Among your starting paperwork, you may have received a packet talking about privacy practices. This is likely to be similar to something you've signed at a doctor's or dentist's office before. This is due to something called the Health Insurance Portability and Accountability Act (HIPAA), which is the standard for security for protected health information. This covers a lot of how therapists and doctors handle confidentiality and make sure client records are secure. Doctors and therapists will often discuss if certain services are "HIPAA-compliant", particularly online platforms used for messaging or video chatting; some therapists have access to secure means of remote contact that can be used to communicate between sessions, or even for remote sessions. HIPAA also requires us to inform our clients on how we keep their records secure by giving them a Notice of Privacy Practices and having them sign a page saying they received it.
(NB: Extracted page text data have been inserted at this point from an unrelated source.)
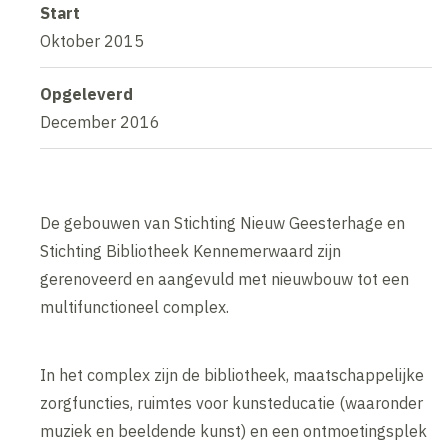
Start
Oktober 2015
Opgeleverd
December 2016
De gebouwen van Stichting Nieuw Geesterhage en
Stichting Bibliotheek Kennemerwaard zijn
gerenoveerd en aangevuld met nieuwbouw tot een
multifunctioneel complex.
In het complex zijn de bibliotheek, maatschappelijke
zorgfuncties, ruimtes voor kunsteducatie (waaronder
muziek en beeldende kunst) en een ontmoetingsplek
There are a number of other kinds of consent forms that are also relatively common, depending on the case or therapist. If you have a doctor, psychiatrist, or previous therapist you'd like your therapist to talk with, you'll need to sign an authorization form. If you switch therapists or start seeing a therapist after having seen a psychiatrist for a while, this can help a lot. This can also help with issues that are partly medical and partly psychological, since therapists aren't trained in the medical side of client issues. For kid clients, it can also help to have their therapist in touch with their teacher or other school staff, particularly if academics or school behavior is affected by their symptoms. Some therapists will also have a separate Consent to Treat a Minor form for kid clients. There are also separate forms to consent to therapy over phone or video (often called Telemedicine) and forms to consent to audio or video recording (usually for training or treatment planning purposes).
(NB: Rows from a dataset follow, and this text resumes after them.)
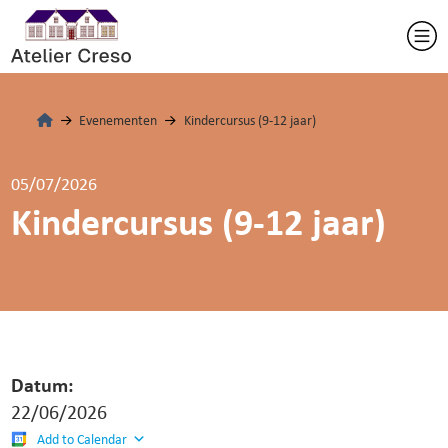
Evenementen
Kindercursus (9-12 jaar)
05/07/2026
Kindercursus (9-12 jaar)
Datum:
22/06/2026
Add to Calendar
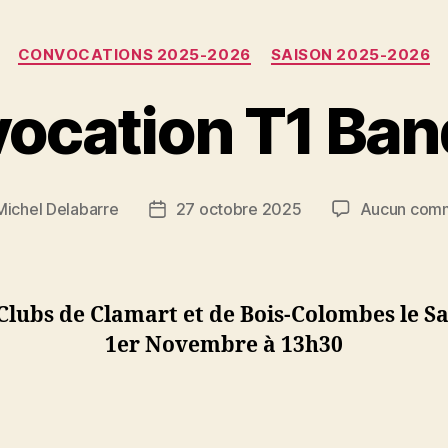
Catégories
CONVOCATIONS 2025-2026
SAISON 2025-2026
ocation T1 Ban
Michel Delabarre
27 octobre 2025
Aucun comm
Date
de
l’article
Clubs de Clamart et de Bois-Colombes le S
1er Novembre à 13h30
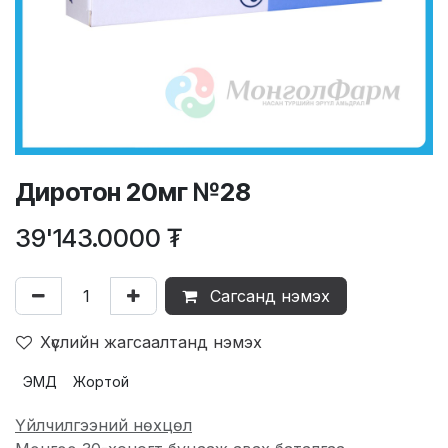
Диротон 20мг №28
39'143.0000
₮
Сагсанд нэмэх
Хүслийн жагсаалтанд нэмэх
ЭМД
Жортой
Үйлчилгээний нөхцөл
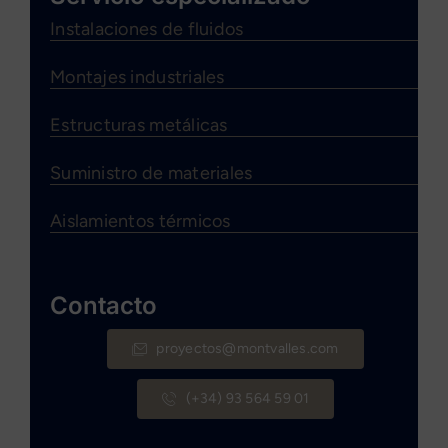
Instalaciones de fluidos
Montajes industriales
Estructuras metálicas
Suministro de materiales
Aislamientos térmicos
Contacto
proyectos@montvalles.com
(+34) 93 564 59 01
The bulk of the information required from a client is in the intake form, also called the Biopsychosocial. Along with standard client details, it will ask about current symptoms, family history, substance use, medical history, work history, and much more. One of the most common areas of confusion here is the psychiatric history. This area asks if the client or family members have ever had prior outpatient or inpatient treatment. The difference between these two is that outpatient treatment is any kind of therapy where you remain at home and show up once or more per week, while inpatient is a program where you stay at the clinic, whether a residential treatment facility or a hospitalization program. Another area of confusion is the developmental history. A lot of people don't know or remember much about their childhood development. However, issues like early childhood illness, premature birth, or developmental delays can point at undiagnosed issues, cause problems that affect social and emotional growth (ie bullying), or otherwise correlate one's mental health.

Depending on your therapist or your case, you may also be handed additional forms to fill out. If you are looking for a particular diagnosis, or your therapist specializes in one, you may be given some paperwork meant to assess related symptoms or diagnose. Some therapists have policies around checking all clients for things like trauma or dissociative tendencies, as these symptoms aren't always mentioned or recognized initially, but their presence can change how treatment is handled.